Stocks were mixed signals in Thursday’s morning session, with the S&P 500 edging close to the 5,000 mark for the first time ever. The Dow Jones Industrial Average slipped by 110 points, marking a 0.3% decline. Meanwhile, the S&P 500 barely moved, and the Nasdaq Composite saw a slight increase of 0.3%.
Investor focus remained on earnings, highlighted by Disney’s nearly 12% surge after it outperformed quarterly estimates and upgraded its guidance. Arm, the chipmaker, soared by 56% following its earnings beat and positive profit outlook.
Yields climbed on Thursday, with the 10-year Treasury note reaching 4.16%. This rise in yields put pressure on stocks, despite strong earnings reports boosting confidence in the economy’s ability to sustain corporate profits and growth.
This earnings season, 77% of S&P companies exceeded earnings expectations. About 68% surpassed sales forecasts. Strong earnings and the rise of megacap tech stocks have propelled the market forward in recent sessions.
However, investor worry has grown over the market’s concentrated leadership, especially after Federal Reserve Chair Jerome Powell dimmed hopes for a March rate cut. This uncertainty has led investors back to large cap tech companies, a strategy from early 2023 that needs to shift for the market rally to sustain.
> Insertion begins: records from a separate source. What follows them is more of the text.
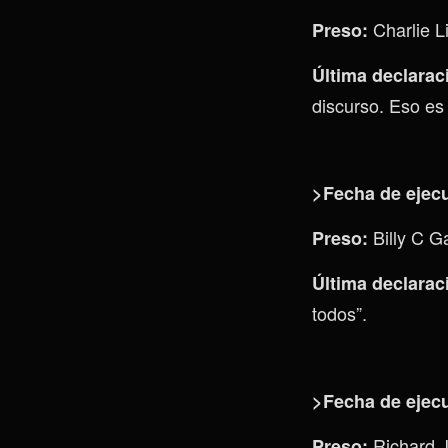
Charlie L
Preso:
Última declarac
discurso. Eso es 
>Fecha de ejec
Billy C 
Preso:
Última declarac
todos”.
>Fecha de ejec
Richard J
Preso:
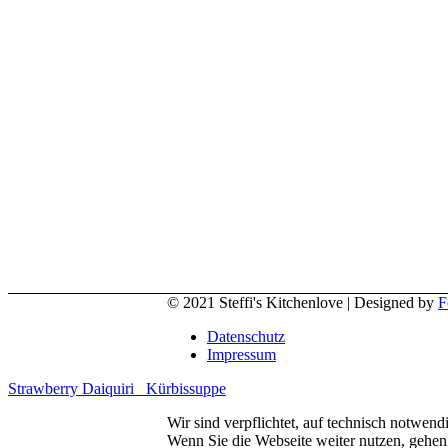
© 2021 Steffi's Kitchenlove | Designed by
F
Datenschutz
Impressum
Strawberry Daiquiri
Kürbissuppe
Wir sind verpflichtet, auf technisch notwen
Wenn Sie die Webseite weiter nutzen, gehen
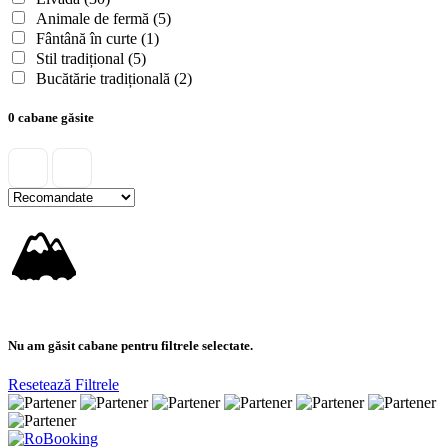
Animale de fermă
(5)
Fântână în curte
(1)
Stil tradițional
(5)
Bucătărie tradițională
(2)
0 cabane găsite
🏔
Nu am găsit cabane pentru filtrele selectate.
Resetează Filtrele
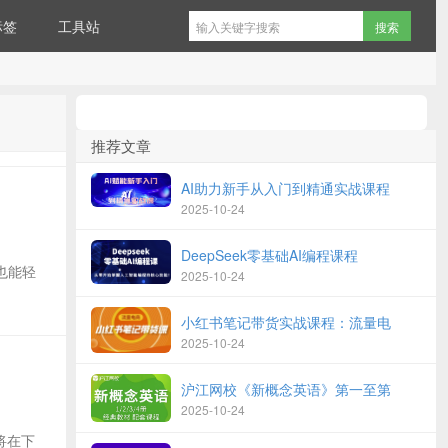
标签
工具站
推荐文章
AI助力新手从入门到精通实战课程
2025-10-24
DeepSeek零基础AI编程课程
人也能轻
2025-10-24
小红书笔记带货实战课程：流量电
2025-10-24
沪江网校《新概念英语》第一至第
2025-10-24
歌将在下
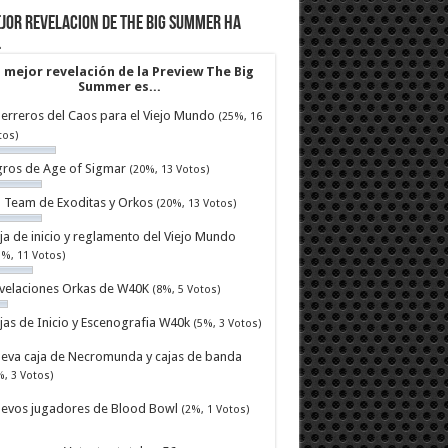
jor revelacion de The Big Summer ha
…
 mejor revelación de la Preview The Big
Summer es...
erreros del Caos para el Viejo Mundo
(25%, 16
tos)
ros de Age of Sigmar
(20%, 13 Votos)
ll Team de Exoditas y Orkos
(20%, 13 Votos)
ja de inicio y reglamento del Viejo Mundo
7%, 11 Votos)
velaciones Orkas de W40K
(8%, 5 Votos)
jas de Inicio y Escenografia W40k
(5%, 3 Votos)
eva caja de Necromunda y cajas de banda
%, 3 Votos)
evos jugadores de Blood Bowl
(2%, 1 Votos)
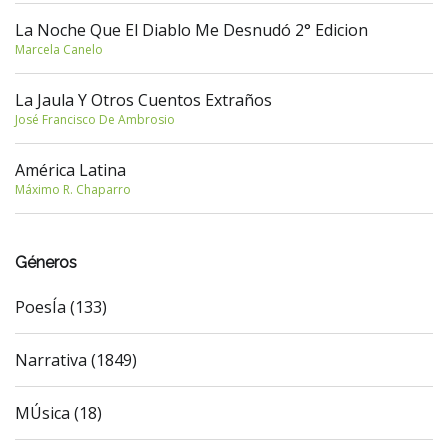
La Noche Que El Diablo Me Desnudó 2° Edicion
Marcela Canelo
La Jaula Y Otros Cuentos Extraños
José Francisco De Ambrosio
América Latina
Máximo R. Chaparro
Géneros
PoesÍa (133)
Narrativa (1849)
MÚsica (18)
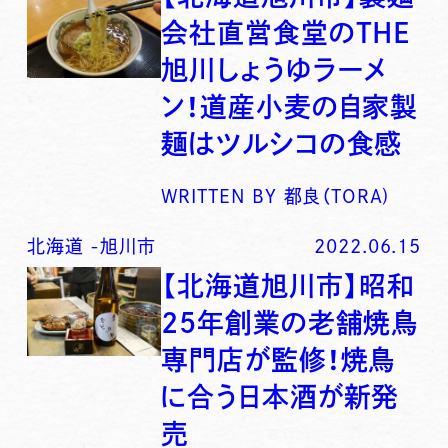
会社直営食堂のTHE
旭川しょうゆラーメ
ン！道産小麦の自家製
麺はツルシコの食感
WRITTEN BY
都良（TORA)
北海道
-
旭川市
2022.06.15
【北海道旭川市】昭和
25年創業の老舗焼鳥
専門店が監修！焼鳥
に合う日本酒が新発
売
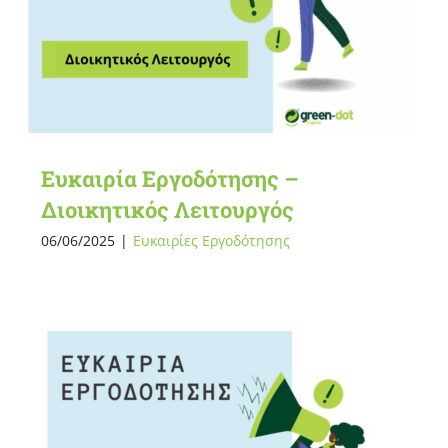
Ευκαιρία Εργοδότησης –
Διοικητικός Λειτουργός
06/06/2025
|
Ευκαιρίες Εργοδότησης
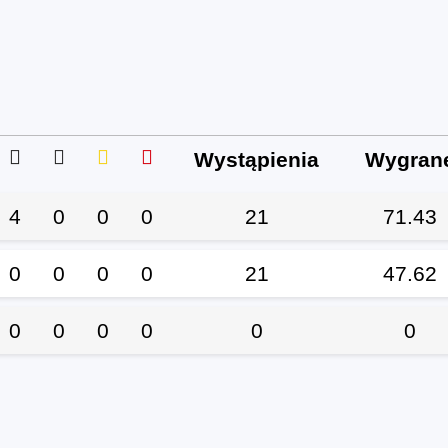
Wystąpienia
Wygran
4
0
0
0
21
71.43
0
0
0
0
21
47.62
0
0
0
0
0
0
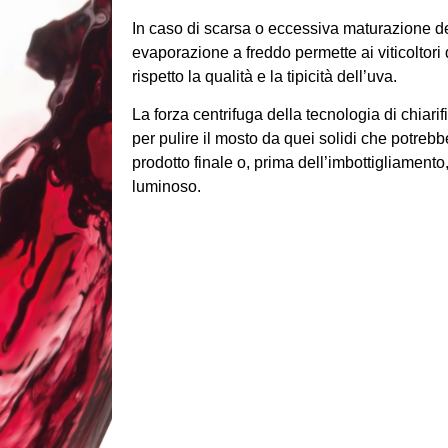
In caso di scarsa o eccessiva maturazione del
evaporazione a freddo permette ai viticoltori 
rispetto la qualità e la tipicità dell’uva.
La forza centrifuga della tecnologia di chiari
per pulire il mosto da quei solidi che potrebbe
prodotto finale o, prima dell’imbottigliamento,
luminoso.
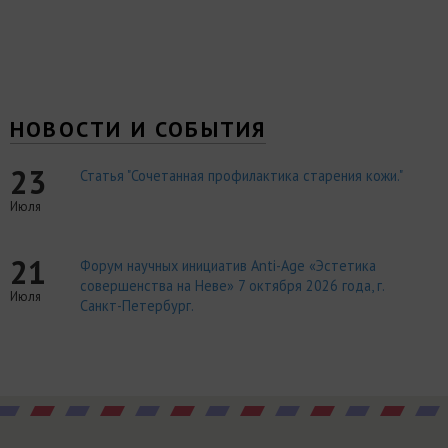
НОВОСТИ И СОБЫТИЯ
23
Статья "Сочетанная профилактика старения кожи."
Июля
21
Форум научных инициатив Anti-Age «Эстетика
совершенства на Неве» 7 октября 2026 года, г.
Июля
Санкт-Петербург.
But will this rally continue?
Last October, amidst a gloomy Wall Street atmosphere, we suggested a buy signal was imminent. What followed was an incredible rally, pushing the S&P higher in 13 of the past 14 weeks. Unless stocks crash to close out the week, the S&P will push that to 14 out of the last 15.
We’re now witnessing irrational exuberance – aka “peak optimism – reminiscent of the Federal Reserve’s massive interventions during the COVID crisis. Bank of America’s sentiment indicator for equities remains in euphoria, a state it has maintained for the past month.
The market’s top tech names have driven this euphoria and led the November-to-February surge, raising questions about what will happen if Big Tech cools off. Goldman Sachs and Nomura strategists have noted unusual bullish options activity in these tech giants, suggesting that, even without strong earnings, Wall Street would have massaged the “Magnificent 7” higher all on its own.
As market breadth continues to collapse, the implications for future returns become increasingly concerning. Only 30% of S&P 500 stocks are trading above their 200-day moving averages, yet the index is about to jump above 5,000 for the first time? You’d have to go back to 1929 – right before the great stock market crash of 1929 – to see a dislocation of this magnitude.
And don’t forget, 1929’s crash kicked off the great depression, ending the “Roaring ’20s.” Are the “Roaring 2020s” going to get cut short after only three years? It’s possible, and the longer that markets remain this top-heavy, the higher their risk of getting crunched lower.